— WHAT YOU NEED TO DO —
What is needed is an exact transcription of every entry below, with the pictures left out.

START PROVIDED INFORMATION

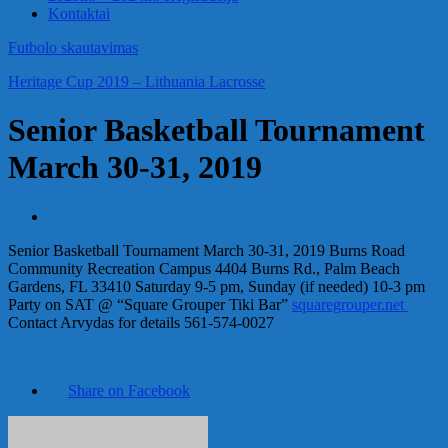
Kontaktai
Futbolo skautavimas
Heritage Cup 2019 – Lithuania Lacrosse
Senior Basketball Tournament
March 30-31, 2019
Senior Basketball Tournament March 30-31, 2019 Burns Road
Community Recreation Campus 4404 Burns Rd., Palm Beach
Gardens, FL 33410 Saturday 9-5 pm, Sunday (if needed) 10-3 pm
Party on SAT @ “Square Grouper Tiki Bar”
squaregrouper.net
Contact Arvydas for details 561-574-0027
Share on Facebook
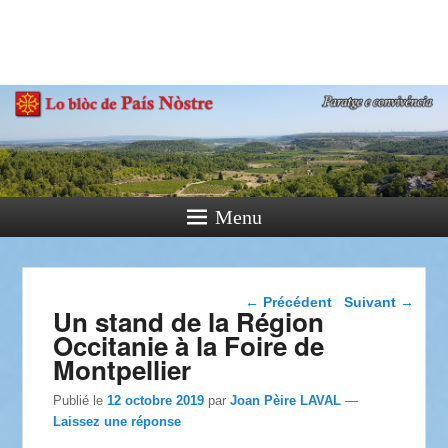
País Nòstre
Paratge e Convivència
Menu
Navigation dans les
←
Précédent
Suivant
→
Un stand de la Région
articles
Occitanie à la Foire de
Montpellier
Publié le
12 octobre 2019
par
Joan Pèire LAVAL
—
Laissez une réponse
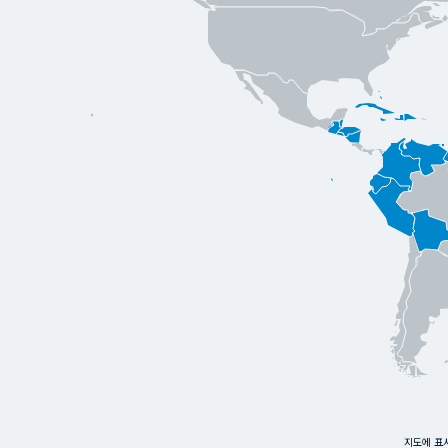
지도에 표시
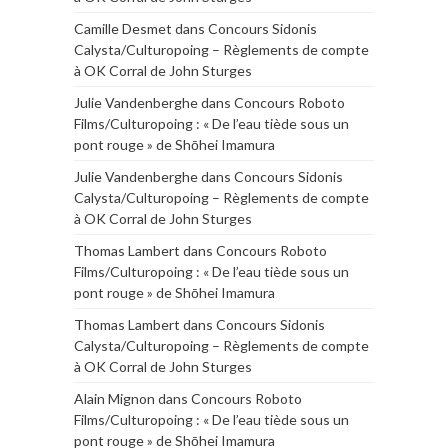
Camille Desmet
dans
Concours Sidonis
Calysta/Culturopoing – Règlements de compte
à OK Corral de John Sturges
Julie Vandenberghe
dans
Concours Roboto
Films/Culturopoing : « De l’eau tiède sous un
pont rouge » de Shōhei Imamura
Julie Vandenberghe
dans
Concours Sidonis
Calysta/Culturopoing – Règlements de compte
à OK Corral de John Sturges
Thomas Lambert
dans
Concours Roboto
Films/Culturopoing : « De l’eau tiède sous un
pont rouge » de Shōhei Imamura
Thomas Lambert
dans
Concours Sidonis
Calysta/Culturopoing – Règlements de compte
à OK Corral de John Sturges
Alain Mignon
dans
Concours Roboto
Films/Culturopoing : « De l’eau tiède sous un
pont rouge » de Shōhei Imamura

END PROVIDED INFORMATION

— THE ANSWER —
Kontaktai
Futbolo skautavimas
Heritage Cup 2019 – Lithuania Lacrosse
Senior Basketball Tournament
March 30-31, 2019
Senior Basketball Tournament March 30-31, 2019 Burns Road
Community Recreation Campus 4404 Burns Rd., Palm Beach
Gardens, FL 33410 Saturday 9-5 pm, Sunday (if needed) 10-3 pm
Party on SAT @ “Square Grouper Tiki Bar”
squaregrouper.net
Contact Arvydas for details 561-574-0027
Share on Facebook
País Nòstre
Paratge e Convivència
Menu
Navigation dans les
←
Précédent
Suivant
→
Un stand de la Région
articles
Occitanie à la Foire de
Montpellier
Publié le
12 octobre 2019
par
Joan Pèire LAVAL
—
Laissez une réponse
지도에 표시
Camille Desmet
dans
Concours Sidonis
Calysta/Culturopoing – Règlements de compte
à OK Corral de John Sturges
Julie Vandenberghe
dans
Concours Roboto
Films/Culturopoing : « De l’eau tiède sous un
pont rouge » de Shōhei Imamura
Julie Vandenberghe
dans
Concours Sidonis
Calysta/Culturopoing – Règlements de compte
à OK Corral de John Sturges
Thomas Lambert
dans
Concours Roboto
Films/Culturopoing : « De l’eau tiède sous un
pont rouge » de Shōhei Imamura
Thomas Lambert
dans
Concours Sidonis
Calysta/Culturopoing – Règlements de compte
à OK Corral de John Sturges
Alain Mignon
dans
Concours Roboto
Films/Culturopoing : « De l’eau tiède sous un
pont rouge » de Shōhei Imamura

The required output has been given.